Мятежный - Шэн Л. Дж. 9 стр.


Все, включая тебя, придурок.

– Что ты делаешь? – прошипел я в лицо Вишесу. Десять минут назад именно он чуть не надрал мне задницу. Мы постоянно менялись ролями. Нетрудно было понять почему. Никто не произнес это вслух, но теперь, наконец, это имело смысл.

Каждый из нас был не с той, блять, сестрой.

– Я делаю то, что хочешь сделать ты. – Его глаза сузились, и он облизнул нижнюю губу, все еще распухшую от поцелуя. Засовываю свой язык в рот Рози Леблан. Она очень вкусная. – Он усмехнулся и добродушно хлопнул меня по спине. – Как фруктовая жвачка, 7UPи девушка, которой у тебя никогда не будет.

Я швырнул его через кладовку, и он приземлился на двадцатифунтовый мешок риса. Я хотел убить его, – я не сомневался – и собирался это сделать, если бы Рози не схватила меня, отталкивая в противоположный конец маленькой комнаты, используя свою несуществующую силу.

– Господи. Остановись! Ты такая дрянь. Уходи!

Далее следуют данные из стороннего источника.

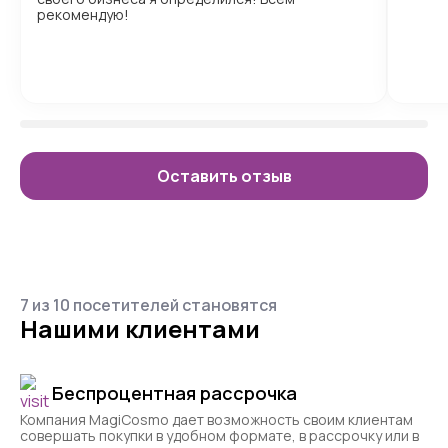
рекомендую!
Оставить отзыв
7 из 10 посетителей становятся
Нашими клиентами
Беспроцентная рассрочка
Компания MagiCosmo дает возможность своим клиентам
совершать покупки в удобном формате, в рассрочку или в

– Это чушь собачья, – заорал я ей в лицо, дергая себя за волосы. – Он тебе даже не нравится!

– Неважно. Я могу делать все, что захочу.

– И ты хочешь вырвать мое гребаное сердце?

Дерьмо. Я сказал это вслух, не так ли? Это я причинил ей боль. Моя голова поникла, и я почувствовал, как вся кровь прилила к моим глазам. Какая-то часть меня была рада, что скоро я уеду в колледж. Этот город кипел горячими сплетнями и вышедшими из-под контроля драмами. Я не хотел быть здесь, когда вся эта кутерьма и дерьмо хлынут через край.

– Да, – прошептала она, и на ее лице отразилась смесь восторга и вины. Она тоже выглядела такой же пьяной, как и я. – Может быть, это именно то, чего я хочу.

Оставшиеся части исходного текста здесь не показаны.